Return a DNA sequence which translates to the provided protein sequence.

Parameters

protein_sequence: A sequence string of aminoacids, e.g. “MVKK…”
table: Genetic code table to use (e.g. ‘Standard’, ‘Bacterial’, etc.). See dnachisel.biotools.CODON_TABLE_NAMES for a list of available genetic code tables.
randomize_codons: If False, the first valid codon found is used for each, which can create biases (GC content, etc.), if True, each amino acid gets replaced by a randomly selected codon for this amino acid.

dnachisel.biotools.round_all_numbers_in_dict(d, rounding_digits=2, outplace=True)[source]¶: Return a new version of dict d with all floats rounded to N digits.

dnachisel.biotools.score_to_formatted_string(score, characters=9)[source]¶

Transform a number (score) into a best-format string.

The format will be either int (2234), float (10.234) or engineering (1.20E5), whichever is shorter. The score is then padded with left whitespaces to obtained the desired number of characters.

dnachisel.biotools.sequence_to_biopython_record(sequence, id='<unknown id>', name='<unknown name>', features=())[source]¶: Return a SeqRecord of the sequence, ready to be Genbanked.

dnachisel.biotools.sequences_differences(seq1, seq2)[source]¶

Return the number of nucleotides that differ in the two sequences.

seq1, seq2 should be strings of DNA sequences e.g. “ATGCTGTGC”

dnachisel.biotools.sequences_differences_array(seq1, seq2)[source]¶

Return an array [0, 0, 1, 0, …] with 1s for sequence differences.

seq1, seq2 should both be ATGC strings.

dnachisel.biotools.sequences_differences_segments(seq1, seq2)[source]¶

Return the list of segments on which sequence seq1 differs from seq2.

The list is of the form [(start1, end1), (start2, end2), etc.]

Parameters

seq1, seq2: ATGC sequences to be compared

dnachisel.biotools.subdivide_window(window, max_span)[source]¶: Subdivide a window (start, end) into windows of size < max_span (start, i_1), (i_1, i_2), … (i_n, end)

dnachisel.biotools.translate(dna_sequence, table='Standard', assume_start_codon=False)[source]¶

Translate the DNA sequence into an amino-acids sequence “MLKYQT…”. If translation_table is the name or number of a NCBI genetic table, Biopython will be used. See here for options:

http://biopython.org/DIST/docs/tutorial/Tutorial.html#htoc25

translation_table can also be a dictionary of the form {"ATT": "M", "CTC": "X", etc.} for more exotic translation tables

If assume_start_codon is True and the first codon is a start codon in the given genetic table, then the first amino acid will be M (methionine).

dnachisel.biotools.windows_overlap(window1, window2)[source]¶

Return the overlap span between two windows.

Parameters

window1, window2: Each window is a couple of the form (start, end) indicating the range of a segment of integers.

Returns

None: In case the two windows do not overlap.
[start, end]: The coordinates of the overlap segment if there is one.

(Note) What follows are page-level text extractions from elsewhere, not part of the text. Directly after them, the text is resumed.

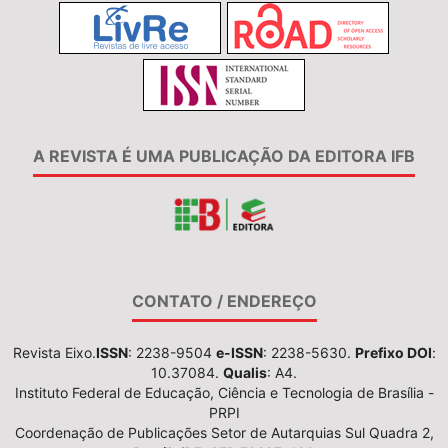
A REVISTA É UMA PUBLICAÇÃO DA EDITORA IFB
CONTATO / ENDEREÇO
Revista Eixo.
ISSN
: 2238-9504
e-ISSN
: 2238-5630.
Prefixo DOI
:
10.37084.
Qualis
: A4.
Instituto Federal de Educação, Ciência e Tecnologia de Brasília -
PRPI
Coordenação de Publicações Setor de Autarquias Sul Quadra 2,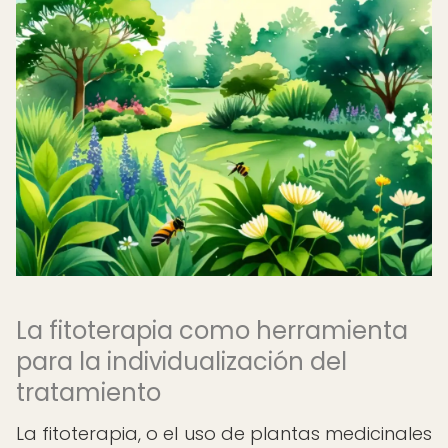
La fitoterapia como herramienta
para la individualización del
tratamiento
La fitoterapia, o el uso de plantas medicinales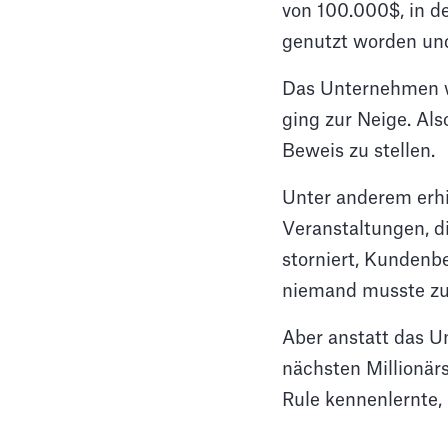
von 100.000$, in d
genutzt worden u
Das Unternehmen wu
ging zur Neige. Als
Beweis zu stellen.
Unter anderem erhie
Veranstaltungen, d
storniert, Kunden
niemand musste zu
Aber anstatt das U
nächsten Millionärs
Rule kennenlernte,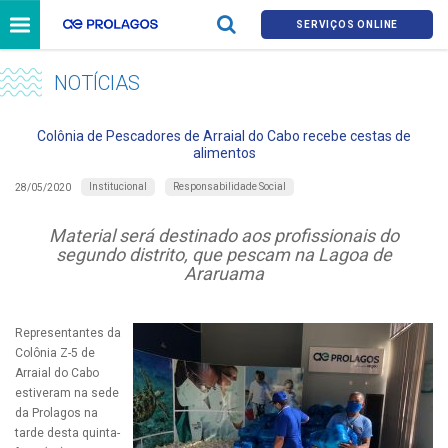
SERVIÇOS ONLINE
NOTÍCIAS
Colônia de Pescadores de Arraial do Cabo recebe cestas de
alimentos
Institucional
Responsabilidade Social
28/05/2020
Material será destinado aos profissionais do
segundo distrito, que pescam na Lagoa de
Araruama
Representantes da
Colônia Z-5 de
Arraial do Cabo
estiveram na sede
da Prolagos na
tarde desta quinta-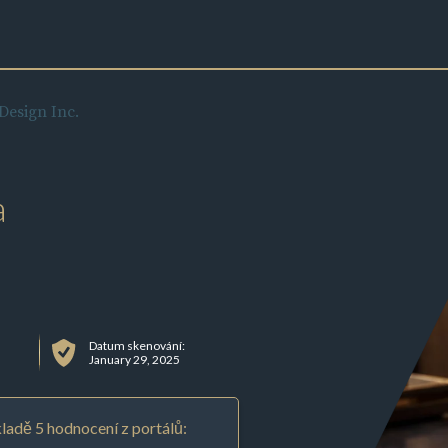
esign Inc.
a
Datum skenování:
January 29, 2025
ladě 5 hodnocení z portálů: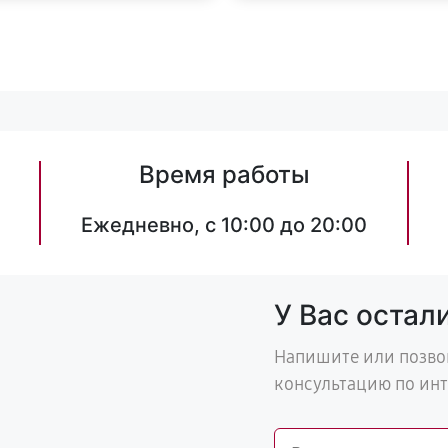
Время работы
Ежедневно, с 10:00 до 20:00
У Вас остал
Напишите или позво
консультацию по ин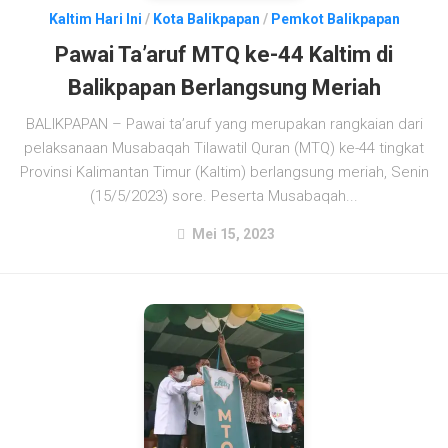
Kaltim Hari Ini
/
Kota Balikpapan
/
Pemkot Balikpapan
Pawai Ta’aruf MTQ ke-44 Kaltim di
Balikpapan Berlangsung Meriah
BALIKPAPAN – Pawai ta’aruf yang merupakan rangkaian dari
pelaksanaan Musabaqah Tilawatil Quran (MTQ) ke-44 tingkat
Provinsi Kalimantan Timur (Kaltim) berlangsung meriah, Senin
(15/5/2023) sore. Peserta Musabaqah...
Mei 15, 2023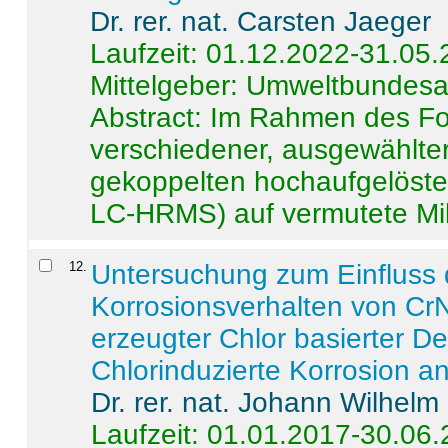
Dr. rer. nat. Carsten Jaeger
Laufzeit: 01.12.2022-31.05
Mittelgeber: Umweltbundes
Abstract:
Im Rahmen des For
verschiedener, ausgewählter
gekoppelten hochaufgelöst
LC-HRMS) auf vermutete Mikr
12
.
Untersuchung zum Einfluss 
Korrosionsverhalten von CrN
erzeugter Chlor basierter D
Chlorinduzierte Korrosion a
Dr. rer. nat. Johann Wilhelm
Laufzeit: 01.01.2017-30.06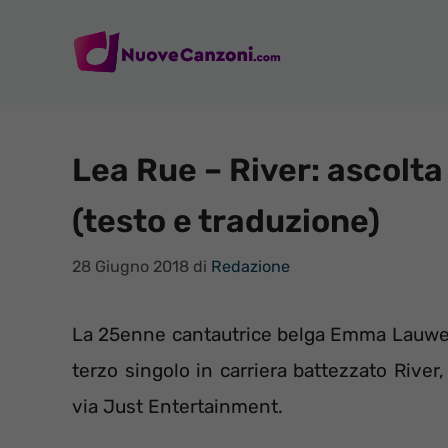
Vai
al
contenuto
Lea Rue – River: ascolta
(testo e traduzione)
28 Giugno 2018
di
Redazione
La 25enne cantautrice belga Emma Lauwers
terzo singolo in carriera battezzato River
via Just Entertainment.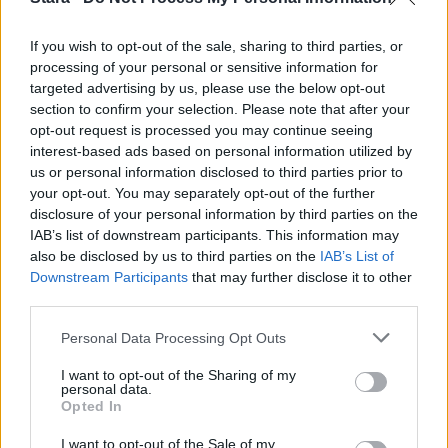
If you wish to opt-out of the sale, sharing to third parties, or
processing of your personal or sensitive information for
targeted advertising by us, please use the below opt-out
UUTISET
section to confirm your selection. Please note that after your
opt-out request is processed you may continue seeing
interest-based ads based on personal information utilized by
Rikossarja paljastui Turun
us or personal information disclosed to third parties prior to
saaristossa – poliisi epäilee viittä
your opt-out. You may separately opt-out of the further
disclosure of your personal information by third parties on the
nuorukaista
IAB’s list of downstream participants. This information may
also be disclosed by us to third parties on the
IAB’s List of
Downstream Participants
that may further disclose it to other
4
third parties.
Personal Data Processing Opt Outs
I want to opt-out of the Sharing of my
personal data.
Opted In
I want to opt-out of the Sale of my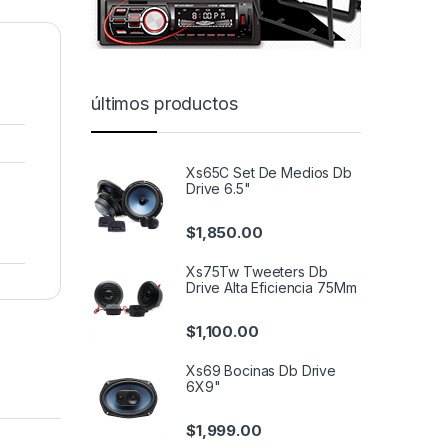
últimos productos
Xs65C Set De Medios Db
Drive 6.5"
$
1,850.00
Xs75Tw Tweeters Db
Drive Alta Eficiencia 75Mm
$
1,100.00
Xs69 Bocinas Db Drive
6X9"
$
1,999.00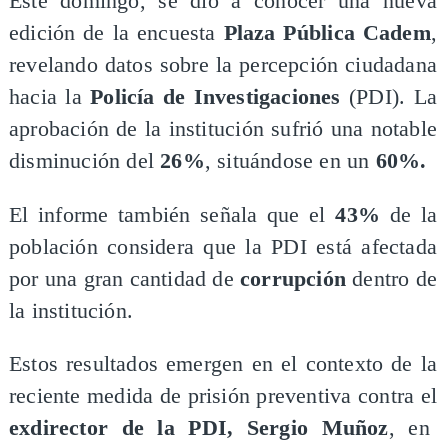
​Este domingo, se dio a conocer una nueva
edición de la encuesta
Plaza Pública Cadem
,
revelando datos sobre la percepción ciudadana
hacia la
Policía de Investigaciones
(PDI). La
aprobación de la institución sufrió una notable
disminución del
26%
, situándose en un
60%.
​El informe también señala que el
43%
de la
población considera que la PDI está afectada
por una gran cantidad de
corrupción
dentro de
la institución.
​Estos resultados emergen en el contexto de la
reciente medida de prisión preventiva contra el
exdirector de la PDI, Sergio Muñoz
, en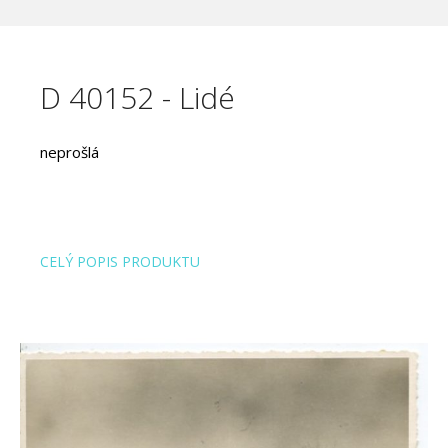
D 40152 - Lidé
neprošlá
CELÝ POPIS PRODUKTU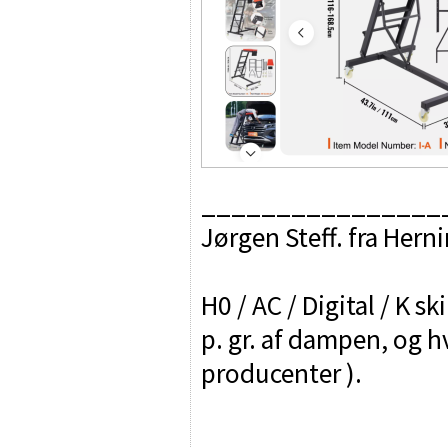
________________
Jørgen Steff. fra Hern
H0 / AC / Digital / K sk
p. gr. af dampen, og h
producenter ).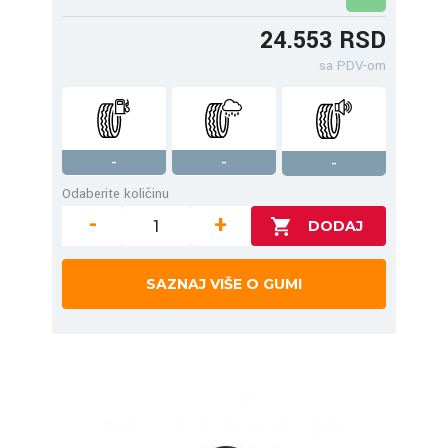
24.553 RSD
sa PDV-om
-
-
-
Odaberite količinu
-
+
SAZNAJ VIŠE O GUMI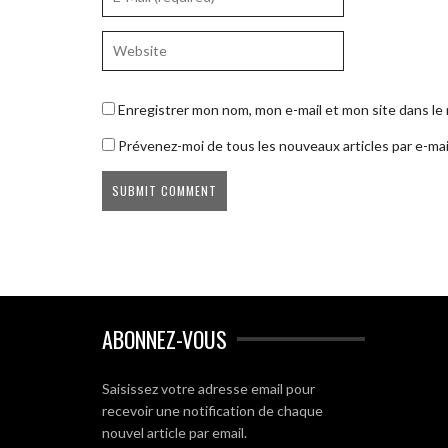
Enregistrer mon nom, mon e-mail et mon site dans l
Prévenez-moi de tous les nouveaux articles par e-mai
ABONNEZ-VOUS
Saisissez votre adresse email pour
recevoir une notification de chaque
nouvel article par email.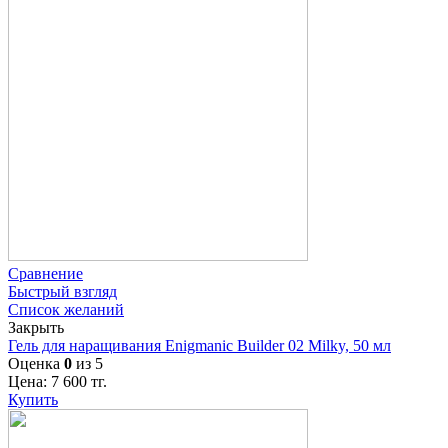
Сравнение
Быстрый взгляд
Список желаний
Закрыть
Гель для наращивания Enigmanic Builder 02 Milky, 50 мл
Оценка
0
из 5
Цена:
7 600
тг.
Купить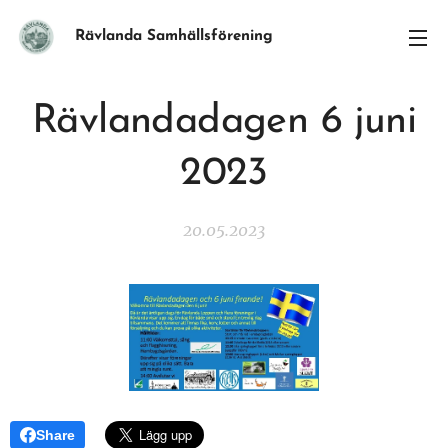
Rävlanda Samhällsförening
Rävlandadagen 6 juni
2023
20.05.2023
Share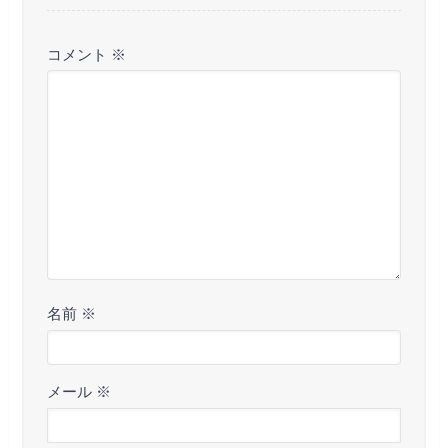
コメント
※
名前
※
メール
※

dnachisel.biotools.write_record(record, target, file_format='genbank', remove_locationless_features=True, max_name_length=20)[source]¶

Write a record as genbank, fasta, etc. via Biopython, with fixes.

Parameters

record: A biopython record.
target: Path to a file or filelike object.
file_format: Format, either Genbank or fasta.
remove_locationless_features: If True, will remove all features whose location is None, to avoid a Biopython bug
max_name_length: The record’s name will be truncated if longer than this (also here to avoid a Biopython bug).